Taking the line with "Hydraulikpumpe, Zahnrad" as the first and the line with "在内的家用料理机用刀。" as the last, set down the lines below exactly, pictures excluded.
=== RECORDS SUPPLIED ===
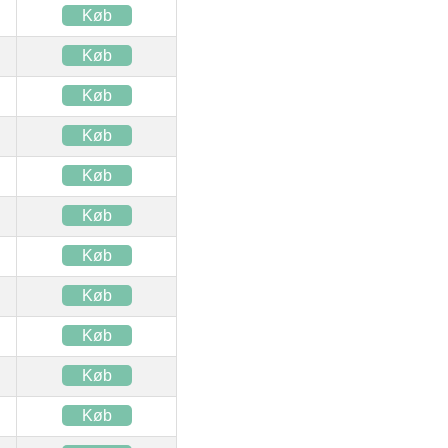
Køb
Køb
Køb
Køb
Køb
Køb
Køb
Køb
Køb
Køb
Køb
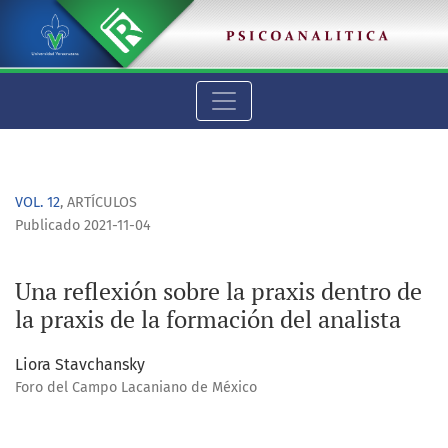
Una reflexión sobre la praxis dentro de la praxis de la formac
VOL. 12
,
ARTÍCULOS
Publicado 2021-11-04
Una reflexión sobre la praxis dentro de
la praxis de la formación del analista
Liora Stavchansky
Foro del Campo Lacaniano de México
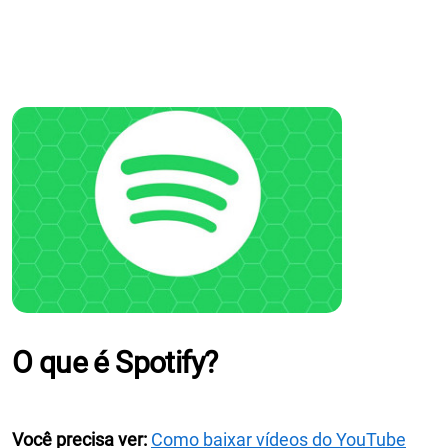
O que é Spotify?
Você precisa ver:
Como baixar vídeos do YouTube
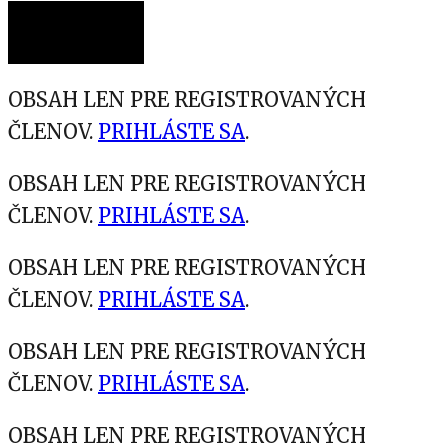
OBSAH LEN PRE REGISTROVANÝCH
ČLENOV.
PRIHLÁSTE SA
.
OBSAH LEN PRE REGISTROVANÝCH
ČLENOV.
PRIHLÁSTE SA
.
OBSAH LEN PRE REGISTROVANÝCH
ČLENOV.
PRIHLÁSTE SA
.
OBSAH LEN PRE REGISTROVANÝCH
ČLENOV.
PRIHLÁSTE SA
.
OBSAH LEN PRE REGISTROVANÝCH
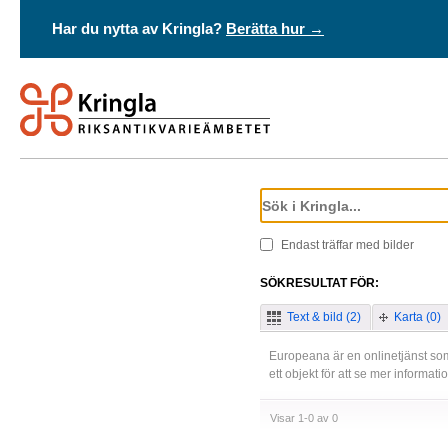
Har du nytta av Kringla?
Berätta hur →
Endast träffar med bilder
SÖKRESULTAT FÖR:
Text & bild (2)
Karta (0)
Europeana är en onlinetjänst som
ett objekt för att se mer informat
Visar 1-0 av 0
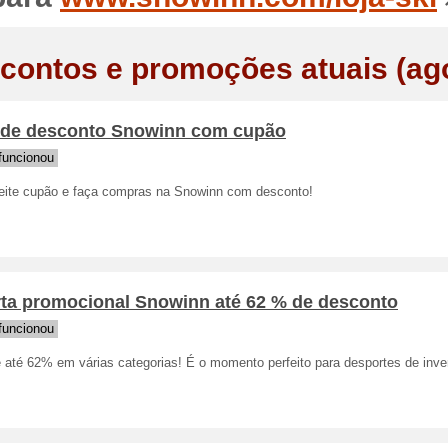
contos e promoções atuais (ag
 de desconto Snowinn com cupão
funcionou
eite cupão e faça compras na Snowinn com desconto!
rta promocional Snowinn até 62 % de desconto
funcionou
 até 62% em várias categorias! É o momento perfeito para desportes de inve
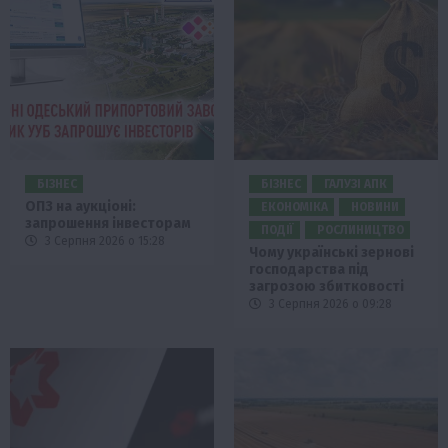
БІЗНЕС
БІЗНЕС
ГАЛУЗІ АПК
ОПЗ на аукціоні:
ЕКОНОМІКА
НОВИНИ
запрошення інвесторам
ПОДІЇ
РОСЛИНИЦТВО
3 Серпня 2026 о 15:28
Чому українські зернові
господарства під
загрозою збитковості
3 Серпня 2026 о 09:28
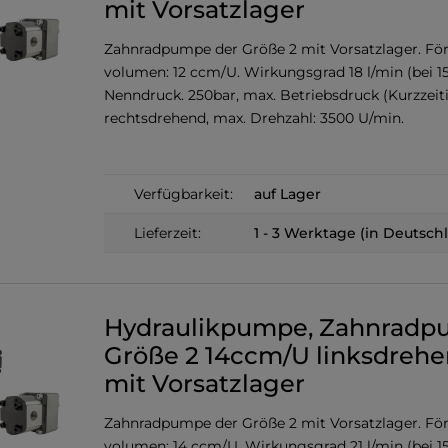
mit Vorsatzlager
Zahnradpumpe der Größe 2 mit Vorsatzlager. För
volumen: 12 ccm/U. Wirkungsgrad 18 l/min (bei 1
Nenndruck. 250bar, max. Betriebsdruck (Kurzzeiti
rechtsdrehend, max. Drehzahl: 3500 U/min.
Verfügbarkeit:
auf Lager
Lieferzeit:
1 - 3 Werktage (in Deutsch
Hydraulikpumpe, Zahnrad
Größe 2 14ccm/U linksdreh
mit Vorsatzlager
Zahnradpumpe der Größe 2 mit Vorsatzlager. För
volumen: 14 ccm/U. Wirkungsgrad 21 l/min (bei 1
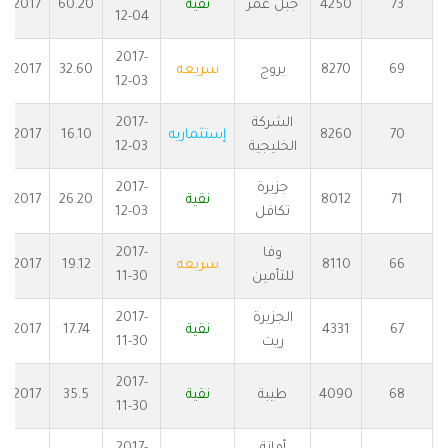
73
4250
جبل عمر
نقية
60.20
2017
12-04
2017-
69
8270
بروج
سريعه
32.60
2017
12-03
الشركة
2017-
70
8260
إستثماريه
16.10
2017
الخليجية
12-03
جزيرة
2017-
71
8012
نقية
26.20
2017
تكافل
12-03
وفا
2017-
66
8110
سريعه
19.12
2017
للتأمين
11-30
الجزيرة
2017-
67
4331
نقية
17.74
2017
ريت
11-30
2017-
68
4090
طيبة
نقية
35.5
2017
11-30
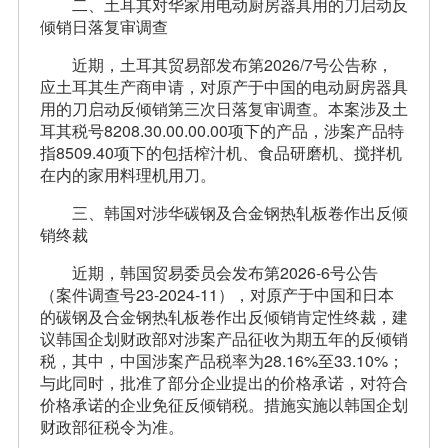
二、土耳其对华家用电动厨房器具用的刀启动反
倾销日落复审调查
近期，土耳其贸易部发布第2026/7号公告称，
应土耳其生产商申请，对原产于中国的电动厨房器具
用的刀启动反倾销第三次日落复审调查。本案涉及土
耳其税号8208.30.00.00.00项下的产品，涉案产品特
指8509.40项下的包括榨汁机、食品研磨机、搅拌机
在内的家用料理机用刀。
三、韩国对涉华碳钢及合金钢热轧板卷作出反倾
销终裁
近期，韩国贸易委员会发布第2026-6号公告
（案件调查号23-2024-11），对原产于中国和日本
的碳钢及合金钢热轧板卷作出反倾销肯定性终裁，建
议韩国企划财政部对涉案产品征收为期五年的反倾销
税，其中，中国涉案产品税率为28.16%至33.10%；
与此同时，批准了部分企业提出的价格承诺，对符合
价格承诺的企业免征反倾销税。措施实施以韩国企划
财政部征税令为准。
===
=== RECORDS SUPPLIED ===
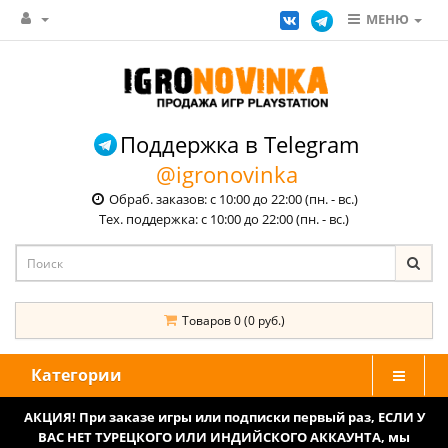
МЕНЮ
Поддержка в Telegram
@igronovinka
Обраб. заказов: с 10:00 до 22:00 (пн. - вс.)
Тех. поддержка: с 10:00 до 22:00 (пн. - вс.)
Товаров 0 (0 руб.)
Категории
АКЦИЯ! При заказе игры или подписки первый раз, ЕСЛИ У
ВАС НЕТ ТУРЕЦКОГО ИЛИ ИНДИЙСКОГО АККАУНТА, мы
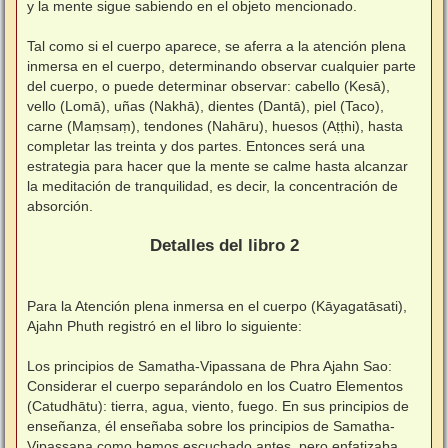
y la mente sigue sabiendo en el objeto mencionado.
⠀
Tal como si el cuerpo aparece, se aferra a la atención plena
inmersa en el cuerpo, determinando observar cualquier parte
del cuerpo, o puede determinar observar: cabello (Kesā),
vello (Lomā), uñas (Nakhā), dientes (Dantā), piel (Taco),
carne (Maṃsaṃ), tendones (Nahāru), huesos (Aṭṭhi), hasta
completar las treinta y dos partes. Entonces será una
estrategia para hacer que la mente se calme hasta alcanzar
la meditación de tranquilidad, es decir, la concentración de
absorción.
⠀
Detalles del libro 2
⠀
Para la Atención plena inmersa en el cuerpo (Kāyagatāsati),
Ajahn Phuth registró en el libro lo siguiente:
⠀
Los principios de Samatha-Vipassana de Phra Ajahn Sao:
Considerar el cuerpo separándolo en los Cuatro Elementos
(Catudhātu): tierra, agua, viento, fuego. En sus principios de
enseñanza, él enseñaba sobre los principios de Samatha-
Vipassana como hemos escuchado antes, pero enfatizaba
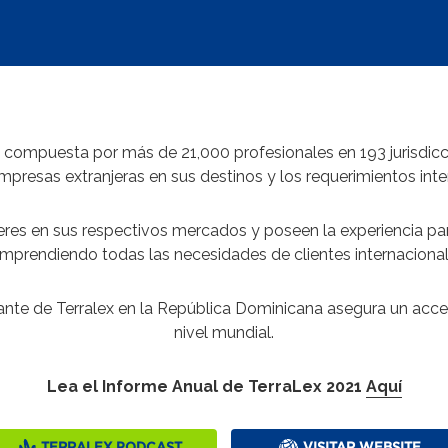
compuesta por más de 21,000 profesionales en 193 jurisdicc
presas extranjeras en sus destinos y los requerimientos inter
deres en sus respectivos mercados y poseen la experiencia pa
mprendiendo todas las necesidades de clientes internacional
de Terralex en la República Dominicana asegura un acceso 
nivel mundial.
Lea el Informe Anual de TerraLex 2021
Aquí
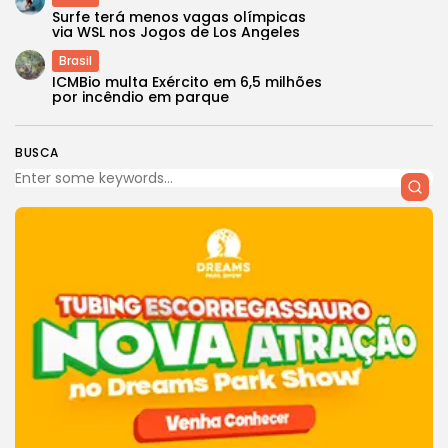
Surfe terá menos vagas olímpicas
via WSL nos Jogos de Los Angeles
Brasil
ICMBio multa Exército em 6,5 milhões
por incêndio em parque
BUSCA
===
**WRITTEN REPLY:**
Hydraulikpumpe, Zahnrad
Größe 2 14ccm/U linksdreh
mit Vorsatzlager
Zahnradpumpe der Größe 2 mit Vorsatzlager. För
volumen: 14 ccm/U. Wirkungsgrad 21 l/min (bei 1
73
4250
جبل عمر
نقية
60.20
2017
12-04
2017-
69
8270
بروج
سريعه
32.60
2017
12-03
الشركة
2017-
70
8260
إستثماريه
16.10
2017
الخليجية
12-03
جزيرة
2017-
71
8012
نقية
26.20
2017
تكافل
12-03
وفا
2017-
66
8110
سريعه
19.12
2017
للتأمين
11-30
الجزيرة
2017-
67
4331
نقية
17.74
2017
ريت
11-30
2017-
68
4090
طيبة
نقية
35.5
2017
11-30
二、土耳其对华家用电动厨房器具用的刀启动反
倾销日落复审调查
近期，土耳其贸易部发布第2026/7号公告称，
应土耳其生产商申请，对原产于中国的电动厨房器具
用的刀启动反倾销第三次日落复审调查。本案涉及土
耳其税号8208.30.00.00.00项下的产品，涉案产品特
指8509.40项下的包括榨汁机、食品研磨机、搅拌机
在内的家用料理机用刀。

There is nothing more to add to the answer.